• **RECORDS SUPPLIED**:
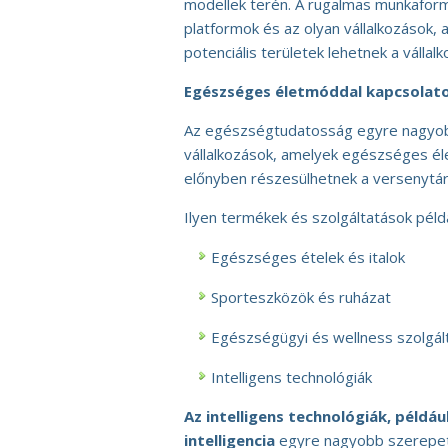
modellek terén. A rugalmas munkafor
platformok és az olyan vállalkozások, 
potenciális területek lehetnek a vállal
Egészséges életmóddal kapcsolato
Az egészségtudatosság egyre nagyobb
vállalkozások, amelyek egészséges él
előnyben részesülhetnek a versenytá
Ilyen termékek és szolgáltatások péld
Egészséges ételek és italok
Sporteszközök és ruházat
Egészségügyi és wellness szolgál
Intelligens technológiák
Az intelligens technológiák, példá
intelligencia
egyre nagyobb szerepet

• **TASK**:
Copy the listing exactly. No images belong in the copy.

• **ANSWER FOR THIS EXERCISE**:
modellek terén. A rugalmas munkafor
platformok és az olyan vállalkozások, 
potenciális területek lehetnek a vállal
Egészséges életmóddal kapcsolato
Az egészségtudatosság egyre nagyobb
vállalkozások, amelyek egészséges él
előnyben részesülhetnek a versenytá
Ilyen termékek és szolgáltatások péld
Egészséges ételek és italok
Sporteszközök és ruházat
Egészségügyi és wellness szolgál
Intelligens technológiák
Az intelligens technológiák, példá
intelligencia
egyre nagyobb szerepet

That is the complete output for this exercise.